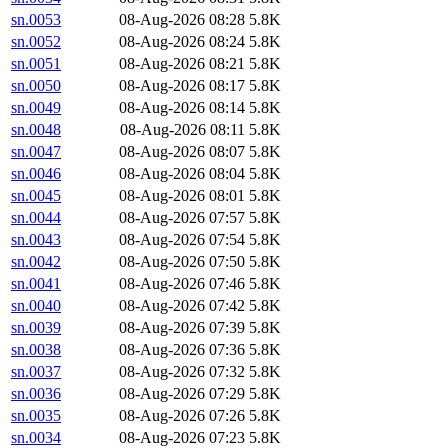
sn.0053
08-Aug-2026 08:28
5.8K
sn.0052
08-Aug-2026 08:24
5.8K
sn.0051
08-Aug-2026 08:21
5.8K
sn.0050
08-Aug-2026 08:17
5.8K
sn.0049
08-Aug-2026 08:14
5.8K
sn.0048
08-Aug-2026 08:11
5.8K
sn.0047
08-Aug-2026 08:07
5.8K
sn.0046
08-Aug-2026 08:04
5.8K
sn.0045
08-Aug-2026 08:01
5.8K
sn.0044
08-Aug-2026 07:57
5.8K
sn.0043
08-Aug-2026 07:54
5.8K
sn.0042
08-Aug-2026 07:50
5.8K
sn.0041
08-Aug-2026 07:46
5.8K
sn.0040
08-Aug-2026 07:42
5.8K
sn.0039
08-Aug-2026 07:39
5.8K
sn.0038
08-Aug-2026 07:36
5.8K
sn.0037
08-Aug-2026 07:32
5.8K
sn.0036
08-Aug-2026 07:29
5.8K
sn.0035
08-Aug-2026 07:26
5.8K
sn.0034
08-Aug-2026 07:23
5.8K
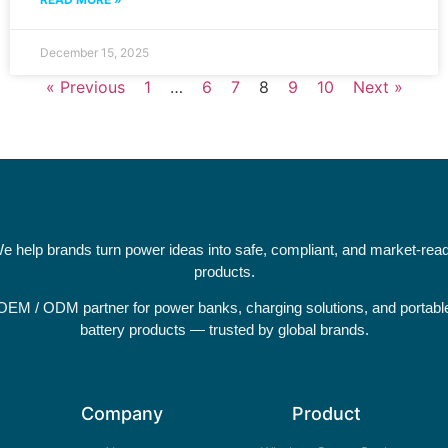
December 15, 2025
« Previous
1
…
6
7
8
9
10
Next »
e help brands turn power ideas into safe, compliant, and market-rea
products.
OEM / ODM partner for power banks, charging solutions, and portabl
battery products — trusted by global brands.
Company
Product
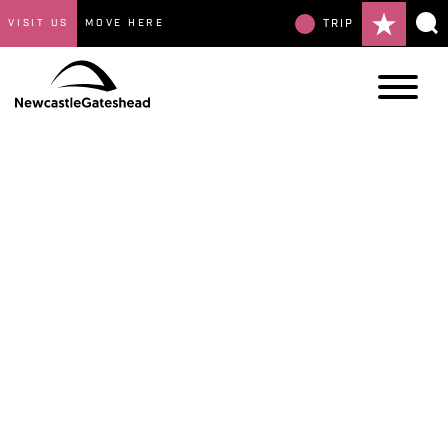
VISIT US
MOVE HERE
TRIP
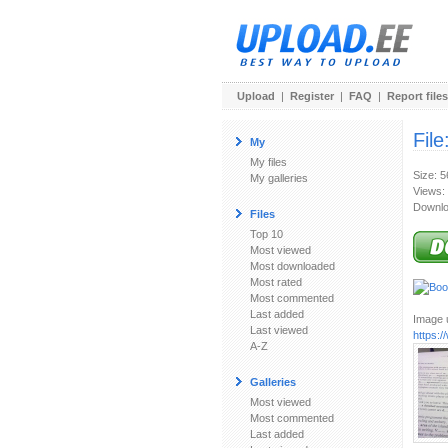
Upload
|
Register
|
FAQ
|
Report files
File
My
My files
Size: 
My galleries
Views:
Downlo
Files
Top 10
Most viewed
Most downloaded
Most rated
Most commented
Last added
Image u
Last viewed
https:
A-Z
Galleries
Most viewed
Most commented
Last added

****************************************

To do: Your answer should be one number: how many lines of the listing include the word "power".

Exercise output: 2